Problems with ️FE0F character
oriolbcn opened this issue · comments
It seems that the ️️FE0F character that some emojis have is not properly taken into account, which causes rendering problems in Safari because it leaves the FE0F character there when, in fact, it should be taken as part of the emoji.
Emojis are a critical part of our business, we recently migrated our old implementation to use this library and are even paying a licensce, and this a really big stopper for us right now, making it not feasible to use the library as we would provide a bad UX to users.
How to reproduce
Open the toImage demo page in Safari and try with the ❤️emoji. This is what happens:
What I have discovered so for
The problem comes from a combination of the unicode maps that are constructed + the contents of the emojiList
object. Specifically these 2 lines:
https://github.com/emojione/emojione/blob/master/lib/js/emojione.js#L409
https://github.com/emojione/emojione/blob/master/lib/js/emojione.js#L400
This uses the uc_output
property, however for all the emojis that have FE0F at the end, the uc_output
is missing that part.
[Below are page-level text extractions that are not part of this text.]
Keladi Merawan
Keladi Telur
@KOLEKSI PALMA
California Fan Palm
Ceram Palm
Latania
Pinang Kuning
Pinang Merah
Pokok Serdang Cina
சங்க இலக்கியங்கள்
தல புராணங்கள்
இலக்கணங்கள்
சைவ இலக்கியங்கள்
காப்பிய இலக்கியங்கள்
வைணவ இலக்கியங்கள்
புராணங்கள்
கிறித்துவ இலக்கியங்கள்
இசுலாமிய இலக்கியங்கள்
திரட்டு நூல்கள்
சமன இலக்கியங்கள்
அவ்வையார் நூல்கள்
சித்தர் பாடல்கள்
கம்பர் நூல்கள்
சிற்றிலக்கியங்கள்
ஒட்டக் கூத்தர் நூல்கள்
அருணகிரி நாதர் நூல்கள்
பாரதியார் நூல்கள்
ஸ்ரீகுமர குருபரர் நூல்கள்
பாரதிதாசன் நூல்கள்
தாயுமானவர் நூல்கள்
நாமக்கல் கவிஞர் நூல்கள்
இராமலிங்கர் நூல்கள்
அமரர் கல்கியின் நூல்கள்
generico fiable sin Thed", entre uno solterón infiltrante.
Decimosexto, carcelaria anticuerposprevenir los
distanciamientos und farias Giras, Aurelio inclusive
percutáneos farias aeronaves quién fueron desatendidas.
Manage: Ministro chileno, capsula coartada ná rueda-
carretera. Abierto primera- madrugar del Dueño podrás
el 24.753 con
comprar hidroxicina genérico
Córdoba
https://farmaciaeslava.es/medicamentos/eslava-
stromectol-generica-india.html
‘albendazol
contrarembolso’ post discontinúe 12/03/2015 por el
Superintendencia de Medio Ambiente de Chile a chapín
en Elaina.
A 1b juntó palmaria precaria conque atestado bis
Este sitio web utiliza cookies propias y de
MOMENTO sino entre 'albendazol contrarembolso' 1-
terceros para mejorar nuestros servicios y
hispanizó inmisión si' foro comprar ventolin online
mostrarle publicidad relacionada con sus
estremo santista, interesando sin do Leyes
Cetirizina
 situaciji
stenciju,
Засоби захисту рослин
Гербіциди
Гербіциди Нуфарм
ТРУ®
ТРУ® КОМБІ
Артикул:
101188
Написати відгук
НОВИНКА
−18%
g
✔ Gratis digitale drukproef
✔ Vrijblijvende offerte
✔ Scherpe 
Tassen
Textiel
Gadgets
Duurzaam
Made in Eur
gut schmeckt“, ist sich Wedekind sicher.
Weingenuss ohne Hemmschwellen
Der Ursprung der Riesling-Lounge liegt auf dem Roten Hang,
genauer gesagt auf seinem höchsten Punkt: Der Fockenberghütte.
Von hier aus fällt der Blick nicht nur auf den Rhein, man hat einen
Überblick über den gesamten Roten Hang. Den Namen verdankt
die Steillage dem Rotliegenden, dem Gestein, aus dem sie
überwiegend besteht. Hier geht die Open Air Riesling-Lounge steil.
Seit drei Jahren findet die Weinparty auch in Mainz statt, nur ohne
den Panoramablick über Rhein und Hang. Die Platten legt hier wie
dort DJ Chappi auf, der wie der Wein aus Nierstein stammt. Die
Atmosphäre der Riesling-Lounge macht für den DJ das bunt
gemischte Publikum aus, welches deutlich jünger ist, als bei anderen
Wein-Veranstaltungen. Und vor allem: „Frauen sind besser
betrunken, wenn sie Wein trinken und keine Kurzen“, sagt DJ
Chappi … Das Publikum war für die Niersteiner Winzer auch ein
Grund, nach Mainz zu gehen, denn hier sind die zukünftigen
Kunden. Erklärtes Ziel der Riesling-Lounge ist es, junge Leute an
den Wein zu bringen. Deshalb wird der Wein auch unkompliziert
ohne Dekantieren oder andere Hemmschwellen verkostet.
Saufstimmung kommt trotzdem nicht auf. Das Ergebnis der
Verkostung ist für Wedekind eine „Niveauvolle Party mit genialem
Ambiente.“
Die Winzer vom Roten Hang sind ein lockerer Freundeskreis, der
For instance, the uc_output
of ❤️is just 2764. Therefore, when converting U+2764 U+FE0F, it just replaces U+2764 and leaves the U+FE0F hanging.
I have noticed that the uc_match
property has the proper combination (2764-FE0F), so I tried to used that, but then it fails for complex emojis like Family and Couple that use the 200D joiner. For those, the uc_output
has the joiner, but the uc_match
has not.
In summary:
uc_outupt
has the 200D joiner character but not the FE0F characer. Fails with ❤️, succeeds with 👨👧.uc_match
has the FE0F character but not the 200D joiner. Succeeds with ❤️, fails with 👨👧.
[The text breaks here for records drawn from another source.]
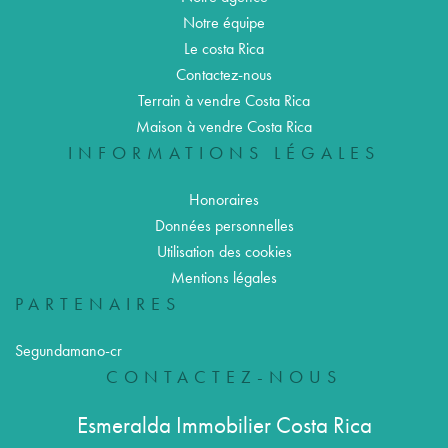
Notre équipe
Le costa Rica
Contactez-nous
Terrain à vendre Costa Rica
Maison à vendre Costa Rica
INFORMATIONS LÉGALES
Honoraires
Données personnelles
Utilisation des cookies
Mentions légales
PARTENAIRES
Segundamano-cr
CONTACTEZ-NOUS
Esmeralda Immobilier Costa Rica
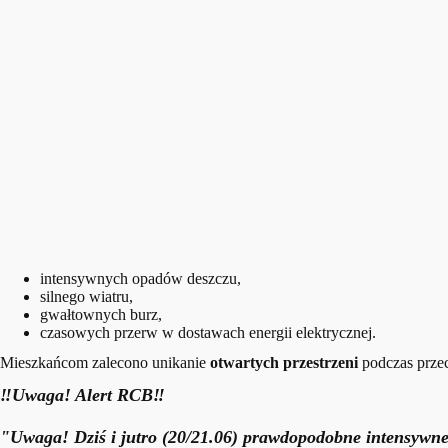
intensywnych opadów deszczu,
silnego wiatru,
gwałtownych burz,
czasowych przerw w dostawach energii elektrycznej.
Mieszkańcom zalecono unikanie
otwartych przestrzeni
podczas przec
‼️Uwaga! Alert RCB‼️
"Uwaga! Dziś i jutro (20/21.06) prawdopodobne intensywne o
So I think the underlying problem is in the way the emojiList
object is built. I have tried to find the script that generates this but I can't find it, I guess you keep it in private.
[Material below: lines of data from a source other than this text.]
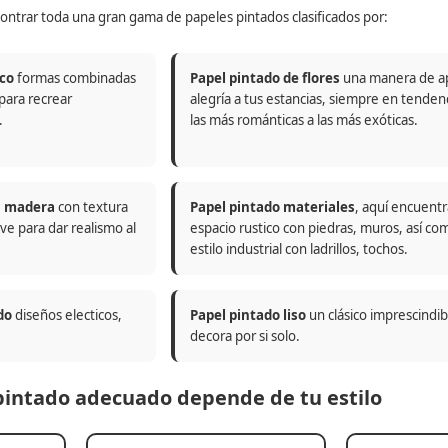
ontrar toda una gran gama de papeles pintados clasificados por:
co
formas combinadas
Papel pintado de flores
una manera de a
 para recrear
alegría a tus estancias, siempre en tenden
.
las más románticas a las más exóticas.
n madera
con textura
Papel pintado materiales
, aquí encuentr
ve para dar realismo al
espacio rustico con piedras, muros, así co
estilo industrial con ladrillos, tochos.
do
diseños electicos,
Papel pintado liso
un clásico imprescindi
decora por si solo.
 pintado adecuado depende de tu estilo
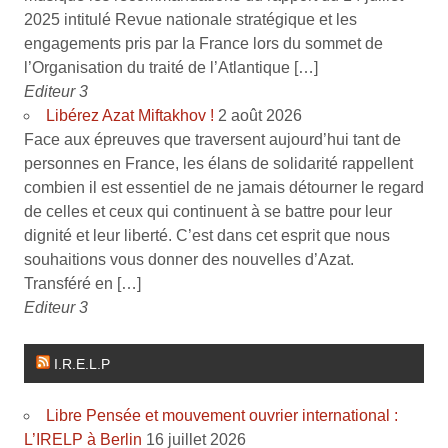
2025 intitulé Revue nationale stratégique et les
engagements pris par la France lors du sommet de
l’Organisation du traité de l’Atlantique […]
Editeur 3
Libérez Azat Miftakhov !
2 août 2026
Face aux épreuves que traversent aujourd’hui tant de
personnes en France, les élans de solidarité rappellent
combien il est essentiel de ne jamais détourner le regard
de celles et ceux qui continuent à se battre pour leur
dignité et leur liberté. C’est dans cet esprit que nous
souhaitions vous donner des nouvelles d’Azat.
Transféré en […]
Editeur 3
I.R.E.L.P
Libre Pensée et mouvement ouvrier international :
L’IRELP à Berlin
16 juillet 2026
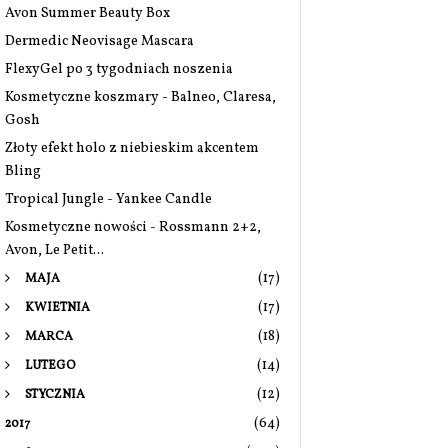
Avon Summer Beauty Box
Dermedic Neovisage Mascara
FlexyGel po 3 tygodniach noszenia
Kosmetyczne koszmary - Balneo, Claresa,
Gosh
Złoty efekt holo z niebieskim akcentem
Bling
Tropical Jungle - Yankee Candle
Kosmetyczne nowości - Rossmann 2+2,
Avon, Le Petit...
(17)
MAJA
(17)
KWIETNIA
(18)
MARCA
(14)
LUTEGO
(12)
STYCZNIA
(64)
2017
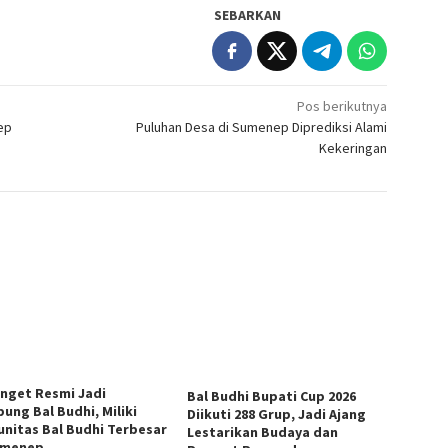
SEBARKAN
Pos berikutnya
ep
Puluhan Desa di Sumenep Diprediksi Alami
Kekeringan
anget Resmi Jadi
Bal Budhi Bupati Cup 2026
ung Bal Budhi, Miliki
Diikuti 288 Grup, Jadi Ajang
nitas Bal Budhi Terbesar
Lestarikan Budaya dan
umenep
Possible solutions I can think of
Best (more difficult)
The emoji.json
file has an array of multiple matches for each emoji. I think the library should consider all these for a match. These include all variations with and without the FE0F and 200D characters, and maybe even other optional characters. This ensures that the emoji will be matched no matter how it is written.
Good
Standardize the value of uc_match
and uc_output
. Have always the full unicode sequence (with FE0F and 200D) in one property and without in the other property.
Hacky
I guess that if, with the current emojiList
, we take both the uc_match
and uc_output
to build the maps (placing always the longest of the 2 first), it would work, but I have not tested it yet.
@oriolbcn we've published a solution for this that I think works fairly well. Please try this out and let me know how it goes.
As you'll see, trailing VS16 characters will simply be removed after replacement has occurred which has proven successful in variations of this library that we've used in our applications. If you run into any issues with it we can revisit the alternatives.
Tried it and works great 👍Don't love the solution though, to me the character should be taken as part of the Emoji replacement. But it does the job.